In some respects it may have been the album that softened up a wider public for electronic music which had largely lived on the margins of contemporary classical music, or had infiltrated pop music in a series of one-offs (the theme to Dr Who, the mellotron on the Beatles' Strawberry Fields Forever, Wendy Carlos' Switched on Bach album, some jazz-rock keyboard players such as Herbie Hancock and Joe Zawinul).
By the mid Seventies there were clear schools of electronic musicians, notably in Germany with groups such as Neu!, Kraftwerk, Can, Tangerine Dream and Cluster -- but although they had the ears of musicians such as David Bowie and Brian Eno, they still existed largely on the margins of rock culture.
Jarre's Oxygene -- composed and played on a battery of electronic instruments such as ARP synthesiser, mellotron, Farfisa organ, AKS synthesiser and so on (instruments with anagrams or numbers) -- became the acceptable face of electronic music.

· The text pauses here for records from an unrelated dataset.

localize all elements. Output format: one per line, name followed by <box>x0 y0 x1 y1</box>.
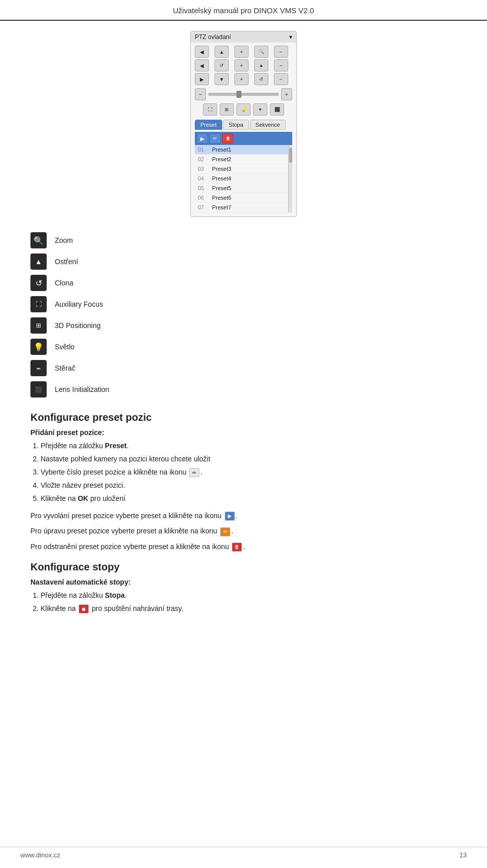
lens-init-label: Lens Initialization <box>55 385 109 393</box>
list-item: Klikněte na ⏺ pro spuštění nahrávání tra… <box>41 603 457 614</box>
edit-icon-inline-orange: ✏ <box>220 527 230 536</box>
footer-page-number: 13 <box>460 851 467 859</box>
play-icon-inline: ▶ <box>225 512 235 521</box>
ptz-btn-r2c5[interactable]: − <box>274 59 288 71</box>
zoom-label: Zoom <box>55 236 73 244</box>
3d-pos-label: 3D Positioning <box>55 321 100 330</box>
ptz-icon-wiper[interactable]: ✦ <box>253 103 267 116</box>
icon-legend: 🔍 Zoom ▲ Ostření ↺ Clona ⛶ Auxiliary Foc… <box>30 232 457 397</box>
ptz-preset-toolbar: ▶ ✏ 🗑 <box>195 132 292 145</box>
stopa-steps-list: Přejděte na záložku Stopa. Klikněte na ⏺… <box>41 590 457 614</box>
preset-scrollbar[interactable] <box>288 145 292 212</box>
ptz-icon-lens-init[interactable]: ⬛ <box>270 103 284 116</box>
list-item[interactable]: 06 Preset6 <box>195 193 288 203</box>
para-delete-preset: Pro odstranění preset pozice vyberte pre… <box>30 541 457 552</box>
ptz-btn-down[interactable]: ▼ <box>215 73 229 85</box>
icon-row-sterac: ⌁ Stěrač <box>30 360 457 376</box>
icon-row-ostreni: ▲ Ostření <box>30 254 457 270</box>
ptz-icon-light[interactable]: 💡 <box>236 103 251 116</box>
icon-row-lens-init: ⬛ Lens Initialization <box>30 381 457 397</box>
ptz-panel: PTZ ovladaní ▾ ◀ ▲ + 🔍 − ◀ ↺ + ▲ − ▶ ▼ <box>190 31 297 217</box>
3d-pos-icon: ⊞ <box>30 317 47 334</box>
record-icon-inline: ⏺ <box>79 604 89 613</box>
preset-list: 01 Preset1 02 Preset2 03 Preset3 04 Pres… <box>195 145 288 212</box>
preset-list-container: 01 Preset1 02 Preset2 03 Preset3 04 Pres… <box>195 145 292 212</box>
svetlo-label: Světlo <box>55 343 75 351</box>
para-invoke-preset: Pro vyvolání preset pozice vyberte prese… <box>30 510 457 521</box>
ptz-title-bar: PTZ ovladaní ▾ <box>191 31 296 43</box>
list-item[interactable]: 02 Preset2 <box>195 155 288 164</box>
ptz-btn-iris-plus[interactable]: + <box>234 59 249 71</box>
ptz-btn-left[interactable]: ◀ <box>195 59 209 71</box>
icon-row-aux-focus: ⛶ Auxiliary Focus <box>30 296 457 312</box>
ptz-slider-plus[interactable]: + <box>281 88 292 100</box>
preset-steps-list: Přejděte na záložku Preset. Nastavte poh… <box>41 441 457 504</box>
tab-preset[interactable]: Preset <box>195 120 222 130</box>
footer-website: www.dinox.cz <box>20 851 60 859</box>
ptz-btn-r3c5[interactable]: − <box>274 73 288 85</box>
section-preset: Konfigurace preset pozic Přidání preset … <box>30 412 457 552</box>
ptz-btn-r3c4[interactable]: ↺ <box>254 73 268 85</box>
preset-delete-btn[interactable]: 🗑 <box>222 133 233 143</box>
sterac-label: Stěrač <box>55 364 75 372</box>
lens-init-icon: ⬛ <box>30 381 47 397</box>
preset-edit-btn[interactable]: ✏ <box>210 133 221 143</box>
page-footer: www.dinox.cz 13 <box>0 847 487 859</box>
preset-play-btn[interactable]: ▶ <box>197 133 208 143</box>
list-item[interactable]: 04 Preset4 <box>195 174 288 184</box>
icon-row-zoom: 🔍 Zoom <box>30 232 457 248</box>
ptz-tabs: Preset Stopa Sekvence <box>195 120 292 130</box>
list-item: Nastavte pohled kamery na pozici kterou … <box>41 454 457 464</box>
ptz-speed-slider[interactable] <box>208 93 279 96</box>
list-item: Vyberte číslo preset pozice a klikněte n… <box>41 467 457 478</box>
sterac-icon: ⌁ <box>30 360 47 376</box>
tab-stopa[interactable]: Stopa <box>223 120 249 130</box>
aux-focus-icon: ⛶ <box>30 296 47 312</box>
icon-row-clona: ↺ Clona <box>30 275 457 291</box>
section-stopa: Konfigurace stopy Nastavení automatické … <box>30 561 457 614</box>
svetlo-icon: 💡 <box>30 339 47 355</box>
ptz-btn-r3c3[interactable]: + <box>234 73 249 85</box>
list-item[interactable]: 03 Preset3 <box>195 164 288 174</box>
ptz-btn-r1c5[interactable]: − <box>274 46 288 58</box>
section-preset-title: Konfigurace preset pozic <box>30 412 457 423</box>
list-item: Přejděte na záložku Stopa. <box>41 590 457 601</box>
ptz-btn-focus-icon[interactable]: 🔍 <box>254 46 268 58</box>
list-item: Vložte název preset pozici. <box>41 480 457 491</box>
section-preset-subtitle: Přidání preset pozice: <box>30 428 457 437</box>
ptz-collapse-icon[interactable]: ▾ <box>289 33 292 41</box>
ptz-btn-up[interactable]: ▲ <box>215 46 229 58</box>
delete-icon-inline: 🗑 <box>232 542 242 552</box>
ptz-panel-wrapper: PTZ ovladaní ▾ ◀ ▲ + 🔍 − ◀ ↺ + ▲ − ▶ ▼ <box>30 31 457 217</box>
tab-sekvence[interactable]: Sekvence <box>250 120 286 130</box>
ptz-btn-center[interactable]: ↺ <box>215 59 229 71</box>
section-stopa-subtitle: Nastavení automatické stopy: <box>30 578 457 586</box>
ptz-btn-right[interactable]: ▶ <box>195 73 209 85</box>
ptz-btn-iris-icon[interactable]: ▲ <box>254 59 268 71</box>
ptz-title: PTZ ovladaní <box>195 33 231 41</box>
ptz-icon-3d-pos[interactable]: ⊞ <box>220 103 234 116</box>
ptz-btn-left-up[interactable]: ◀ <box>195 46 209 58</box>
header-title: Uživatelský manuál pro DINOX VMS V2.0 <box>173 6 314 15</box>
ptz-icon-aux-focus[interactable]: ⛶ <box>203 103 217 116</box>
ostreni-icon: ▲ <box>30 254 47 270</box>
list-item: Přejděte na záložku Preset. <box>41 441 457 451</box>
clona-label: Clona <box>55 279 74 287</box>
ptz-btn-zoom-plus[interactable]: + <box>234 46 249 58</box>
clona-icon: ↺ <box>30 275 47 291</box>
aux-focus-label: Auxiliary Focus <box>55 300 103 308</box>
edit-icon-inline: ✏ <box>189 468 199 477</box>
icon-row-svetlo: 💡 Světlo <box>30 339 457 355</box>
ptz-icon-row: ⛶ ⊞ 💡 ✦ ⬛ <box>195 103 292 116</box>
ptz-slider-minus[interactable]: − <box>195 88 206 100</box>
ptz-direction-grid: ◀ ▲ + 🔍 − ◀ ↺ + ▲ − ▶ ▼ + ↺ − <box>195 46 292 85</box>
list-item[interactable]: 01 Preset1 <box>195 145 288 155</box>
list-item[interactable]: 05 Preset5 <box>195 184 288 193</box>
ptz-slider-row: − + <box>195 88 292 100</box>
icon-row-3d-pos: ⊞ 3D Positioning <box>30 317 457 334</box>
zoom-icon: 🔍 <box>30 232 47 248</box>
list-item: Klikněte na OK pro uložení <box>41 493 457 504</box>
list-item[interactable]: 07 Preset7 <box>195 203 288 212</box>
ostreni-label: Ostření <box>55 258 78 266</box>
para-edit-preset: Pro úpravu preset pozice vyberte preset … <box>30 525 457 536</box>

In Oxygene Part V you can hear suggestions of Bach and elsewhere the spacey quality, its sheer melodicism and warm production meant it was a world away from (but still a distant cousin to) the more edgy German electronic acts like Can, or the clinical sound of Kraftwerk.
It is unlikely many who bought Oxygene -- or heard sections of it when it turned up in soundtracks -- rushed off to investigate Neu! or innovative albums by inventor of the keyboard synthesiser Robert Moog.
But that was hardly Jarre's fault -- or his intention.
Oxygene exists as an album in its own right -- but can be used as a doorway into the enticing sounds of Popul Vuh (who did soundtracks for the Herzog films Aguirre and Fitzcarraldo, among others), the innovative Can, the more subtle and often charming albums by Cluster (with or without Brian Eno) or even that more commercial end of electronic music of Walter/Wendy Carlos, Vangelis and Kitaro -- the latter veering dangerously close to New Age music however, so be cautious.
Jarre's career expanded after this breakthrough and he became one of the leading exponents of son et lumiere productions where he would bring together enormous video screens, pyrotechnics and an artillery of synthesisers to stage massive outdoor concerts in Venice, China's Forbidden City, London's Dockland and elsewhere.
Oxygene may not be to everyone's taste but it is nowhere near as soulless and effete as it was believed to be by some critics at the time.
Oxygene has been re-released in a DVD/CD double package Oxygene: Live In Your Living Room. The DVD is of Jarre and three others faithfully recreating the album (with a prelude and some variations) live on a sound stage using the original instruments. The disc also includes bonus footage of Jarre introducing these now archaic instruments (they look as if they have been hauled out of Dr Who's Tardis).
There is also an edition which comes with 3D glasses so you can set your viewing of the film to that option and enjoy the effects.
The CD is the original album remastered.
These Essential Elsewhere pages deliberately point to albums which you might not have thought of, or have even heard . . .
But they might just open a door into a new kind of music, or an artist you didn't know of. Or someone you may have thought was just plain boring.
But here is the way into a new/interesting/different music . . .
Jump in.
The deep end won't be out of your depth . . .
Jeremy - May 12, 2011
Graham, are you trying to recalibrate my musical upbringing? First I had to adjust to the idea that Kraftwerk might have some merit - after 30 years of critical damnation. Then it was the (previously embarrassing) Travelling Wilburys, and now you're asking me to reconsider JM Jarre (previously a great example that the french can't do rock). Next you'll be telling me that Tubular Bells was seminal, or Alan Parsons Project was visionary (though if you do, at least I'll be able to stop hiding those albums!).
SaveWhat's next? Anyone for Rush?
Jeremy - May 12, 2011
PS to the below...
SaveNot saying you're wrong, but you're messing with my critical compass!